As with many other chronic pain conditions, normal pain mechanisms go awry. Inflammatory, autonomic, and neuropathic changes at the level or area of injury cause significant changes at the spinal cord and brain amplifying pain and dysfunction.

Compensating for the injured limb over time causes long-term maladaptive changes in the body and supporting muscles. For example, protecting an injured hand with CRPS, may cause weakness or tightening in the supporting muscles of the shoulder. and neck. These overused and deconditioned muscle groups are more likely to develop myofascial pain. Myofascial trigger points in the neck and shoulder can cause pain to radiate to the head (headache) or to the same or opposite limb. These painful and sometimes disabling symptoms may be misinterpreted by the patient and health care providers that the CRPS is “spreading.”

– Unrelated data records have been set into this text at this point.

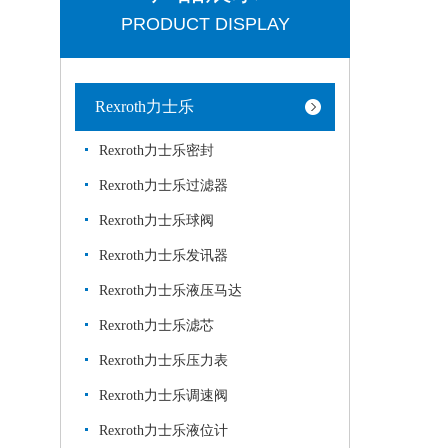
PRODUCT DISPLAY
Rexroth力士乐
Rexroth力士乐密封
Rexroth力士乐过滤器
Rexroth力士乐球阀
Rexroth力士乐发讯器
Rexroth力士乐液压马达
Rexroth力士乐滤芯
Rexroth力士乐压力表
Rexroth力士乐调速阀
Rexroth力士乐液位计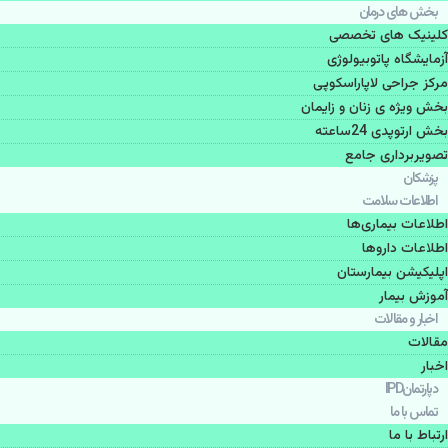
بخش های درمان
کلینیک های تخصصی
آزمایشگاه پاتوبیولوژی
مرکز جراحی لاپاراسکوپی
بخش ویژه ی زنان و زایمان
بخش ارتوپدی 24ساعته
تصویربرداری جامع
پزشكان
اطلاعات سلامت
اطلاعات بیماری‌ها
اطلاعات دارو‌ها
اپليكيشن بيمارستان
آموزش بیمار
اخبار و مقالات
مقالات
اخبار
دپارتمانIPD
تماس با ما
ارتباط با ما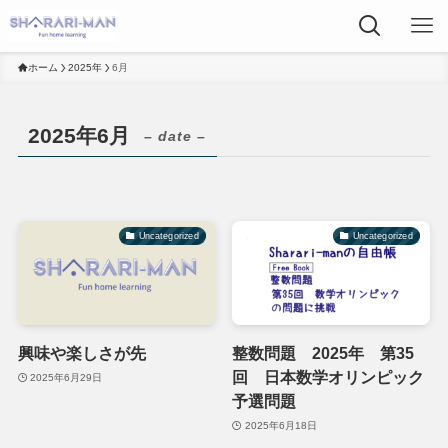
ホーム
2025年
6月
2025年6月
– date –
Uncategorized
Uncategorized
興味や楽しさが先
整数問題 2025年 第35
回 日本数学オリンピック
2025年6月29日
予選問題
2025年6月18日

How do you treat myofascial pain? Do injections work?
Yes, in some circumstances injections may be beneficial. Drs. Travell and Simons2 have meticulously described muscle patterns of pain with trigger points and a broad range of treatment approaches for aggressively treating myofascial trigger points.

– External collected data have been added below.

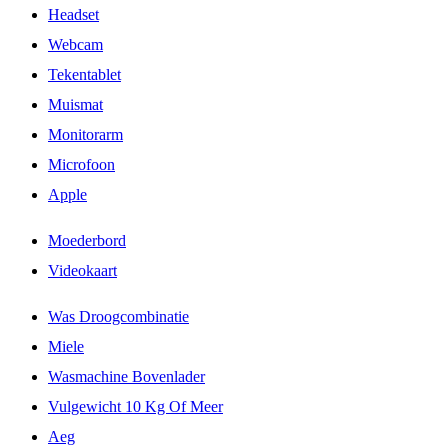
Headset
Webcam
Tekentablet
Muismat
Monitorarm
Microfoon
Apple
Moederbord
Videokaart
Was Droogcombinatie
Miele
Wasmachine Bovenlader
Vulgewicht 10 Kg Of Meer
Aeg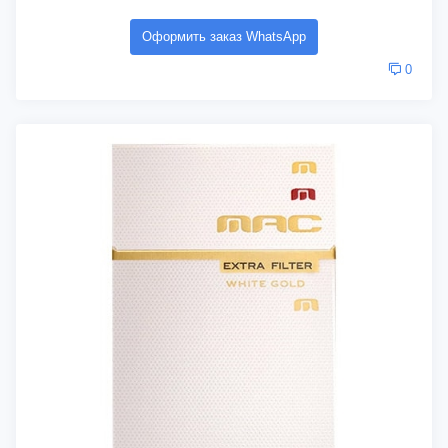
Оформить заказ WhatsApp
0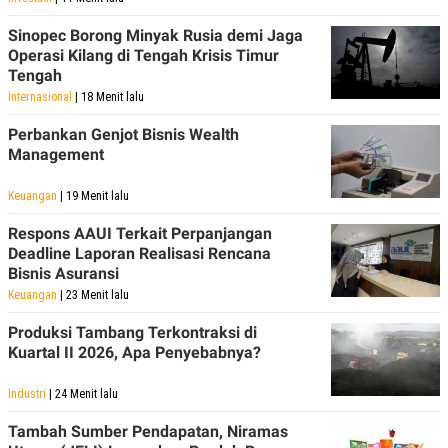
Sinopec Borong Minyak Rusia demi Jaga
Operasi Kilang di Tengah Krisis Timur
Tengah
Internasional
| 18 Menit lalu
Perbankan Genjot Bisnis Wealth
Management
Keuangan
| 19 Menit lalu
Respons AAUI Terkait Perpanjangan
Deadline Laporan Realisasi Rencana
Bisnis Asuransi
Keuangan
| 23 Menit lalu
Produksi Tambang Terkontraksi di
Kuartal II 2026, Apa Penyebabnya?
Industri
| 24 Menit lalu
Tambah Sumber Pendapatan, Niramas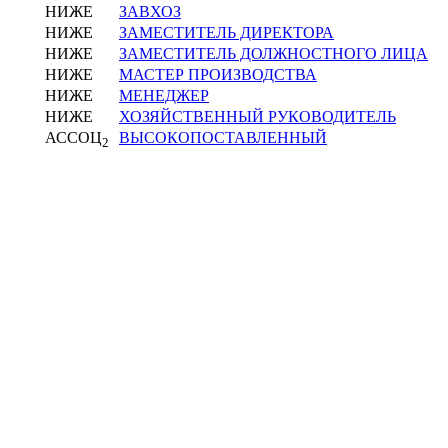
НИЖЕ
ЗАВХОЗ
НИЖЕ
ЗАМЕСТИТЕЛЬ ДИРЕКТОРА
НИЖЕ
ЗАМЕСТИТЕЛЬ ДОЛЖНОСТНОГО ЛИЦА
НИЖЕ
МАСТЕР ПРОИЗВОДСТВА
НИЖЕ
МЕНЕДЖЕР
НИЖЕ
ХОЗЯЙСТВЕННЫЙ РУКОВОДИТЕЛЬ
АССОЦ
ВЫСОКОПОСТАВЛЕННЫЙ
2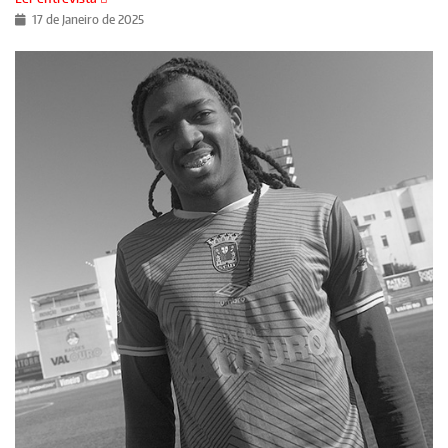
17 de Janeiro de 2025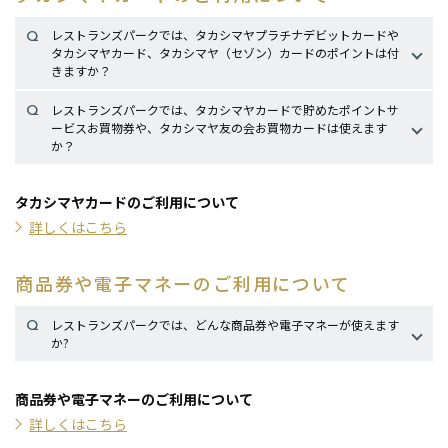
レストランズパークでは、タカシマヤプラチナデビットカードや
タカシマヤカード、タカシマヤ（セゾン）カードのポイントは付
きますか？
レストランズパーク各店は専門店のため加盟店扱い（高島屋以外
レストランズパークでは、タカシマヤカードで貯めたポイントサ
でのお買上げ扱い）となるため、現金支払いではポイントは付き
ービスお買物券や、タカシマヤ友の会お買物カードは使えます
ません。カードでお支払いいただいた場合に限り、各々以下のポ
か？
イントが付きます。
タカシマヤカードポイントサービス2,000円お買物券とタカシマ
ヤ友の会お買物カードをご使用いただけます。
タカシマヤプラチナ
タカシマヤカードのご利用について
タカシマヤ
ゴールドカード
※タカシマヤポイントカード1,000円お買物券はご使用いただけ
デビットカード
詳しくはこちら
ません。
商品券や電子マネーのご利用について
レストランズパークでは、どんな商品券や電子マネーが使えます
ご利用額100円（税込）ごとに
か?
ご利用額100円（税込）ごとに
1ポイント
3ポイント
・商品券：全国百貨店共通商品券や高島屋商品券をはじめ、さま
タカシマヤ
ざまな商品券がご使用いただけます。
タカシマヤカード
商品券や電子マネーのご利用について
（セゾン）カード
・電子マネー：各種交通系電子マネー、楽天Edy、iD、その他各
詳しくはこちら
種QR・バーコード決済がご使用いただけます。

Active treatments include injection therapies, stretching exercises and other physical modalities (heat and ice). Common injection therapies include the use of local anesthetics, steroids and/or saline. Dry needle techniques and injection of botulinum toxin (Botulinum toxin A/ BOTOX) have more recently gained popularity in the field of pain management. Biofeedback assisted relaxation training may also be an effective tool patients can learn in reducing muscle tension and subsequent pain. Correcting postural abnormalities, strengthening and stretching muscle groups in the effected myofascial areas is a key component of any individual’s treatment program. Many times, aerobic conditioning is also coordinated into the patient’s treatment and home exercise program.

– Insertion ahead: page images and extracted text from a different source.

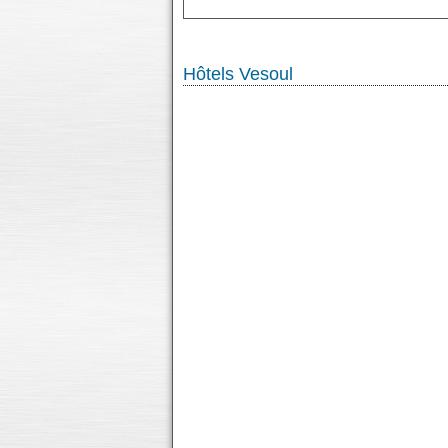
Hôtels Vesoul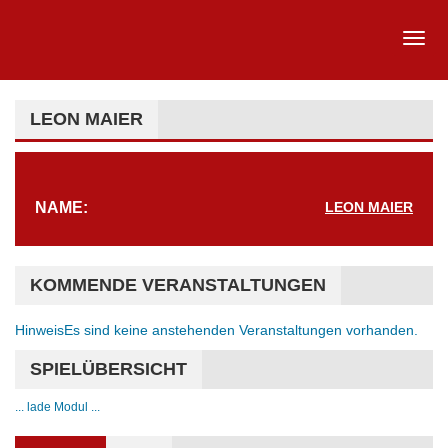
LEON MAIER
NAME:
LEON MAIER
KOMMENDE VERANSTALTUNGEN
Hinweis
Es sind keine anstehenden Veranstaltungen vorhanden.
SPIELÜBERSICHT
... lade Modul ...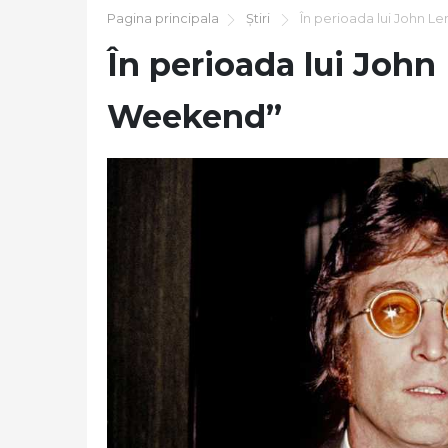
Pagina principala
Știri
În perioada lui John L
În perioada lui John
Weekend”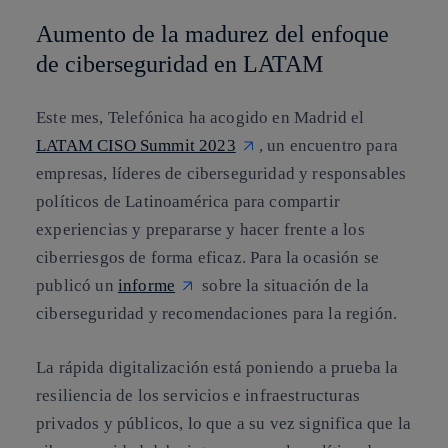
Aumento de la madurez del enfoque
de ciberseguridad en LATAM
Este mes, Telefónica ha acogido en Madrid el
LATAM CISO Summit 2023
, un encuentro para
empresas, líderes de ciberseguridad y responsables
políticos de Latinoamérica para compartir
experiencias y prepararse y hacer frente a los
ciberriesgos de forma eficaz. Para la ocasión se
publicó un
informe
sobre la situación de la
ciberseguridad y recomendaciones para la región.
La rápida digitalización está poniendo a prueba la
resiliencia de los servicios e infraestructuras
privados y públicos, lo que a su vez significa que la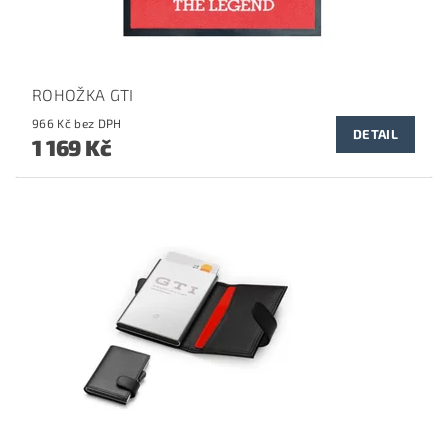
ROHOŽKA GTI
966 Kč bez DPH
DETAIL
1 169 Kč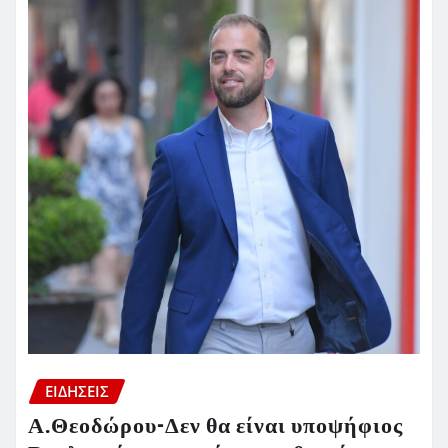
ΕΙΔΗΣΕΙΣ
Α.Θεοδώρου-Δεν θα είναι υποψήφιος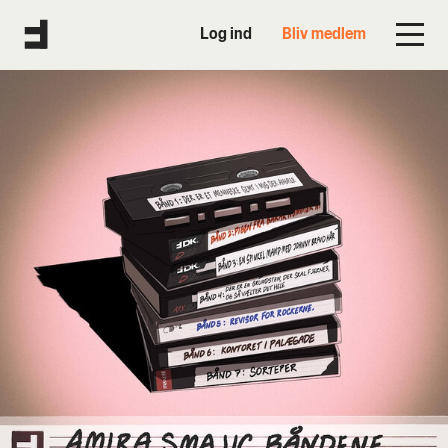
Log ind
Bliv medlem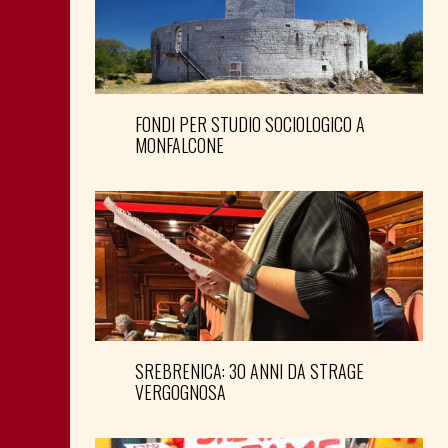
FONDI PER STUDIO SOCIOLOGICO A
MONFALCONE
SREBRENICA: 30 ANNI DA STRAGE
VERGOGNOSA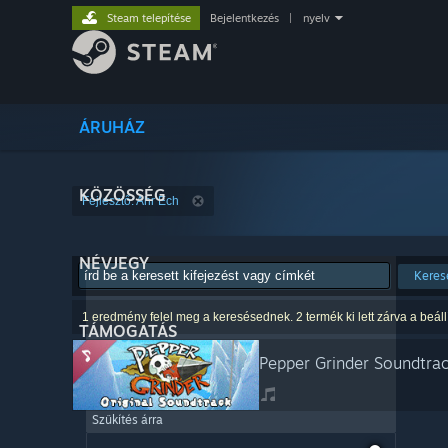
Steam telepítése
Bejelentkezés
|
nyelv
ÁRUHÁZ
KÖZÖSSÉG
Fejlesztő: Ahr Ech
NÉVJEGY
Keres
1 eredmény felel meg a keresésednek. 2 termék ki lett zárva a beáll
TÁMOGATÁS
Pepper Grinder Soundtra
Szűkítés árra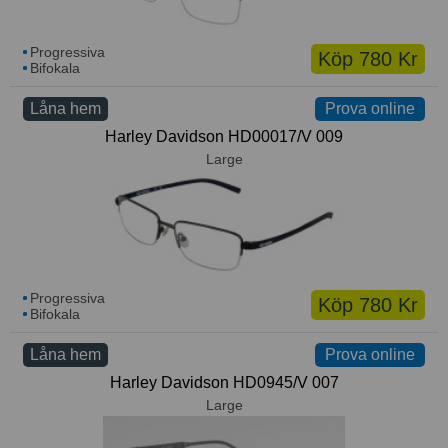
Progressiva
Köp 780 Kr
Bifokala
Låna hem
Prova online
Harley Davidson HD00017/V 009
Large
Progressiva
Köp 780 Kr
Bifokala
Låna hem
Prova online
Harley Davidson HD0945/V 007
Large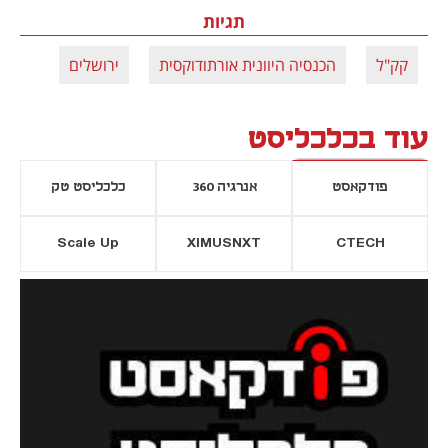
תגיות
קק"ל
הכנסיה היוונית אורתודוקסית
ירושלים
עוד בכלכליסט
פודקאסט
אנרגיה 360
כלכליסט טק
Scale Up
XIMUSNXT
CTECH
יסייה חדשה
נפתח בכרטיסייה חדשה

What is the incidence of myofascial pain with CRPS?
Published reports vary greatly between 60% and 80% of CRPS sufferers.


How about botulinum (Botox) injections for myofascial pain?
Botulinum toxin is a potent neurotoxin indicated for dystonia and spasticity. Its use for cosmetic purposes cannot be ignored either. The neurotoxin is injected directly into a trigger point. The toxin is thought to be effective in reducing muscle spasm at the site of injection and by causing changes in pain processing at the spinal cord. Recent animal and human research has also supported the toxin’s possible additional analgesic effects. A number of studies of its potential use for myofascial pain, chronic tension type headache, and migraine have revealed conflicting results regarding its therapeutic benefit. Obviously, careful patient selection is an important factor. Neurotoxin injections or any other modality should not be used in isolation, but incorporated into a more comprehensive treatment program.


1. Maleki J, LeBel A, Bennett GJ, Schwartzman RJ. Patterns of spread in Complex Regional Pain Syndrome, type I. Pain. 2000;88:259-266.

2. Travell JG, Simons DG. Myofascial pain and dysfunction: the trigger point manual, the upper extremity.

Vol 1. Baltimore: Williams & Wilkins; 1983.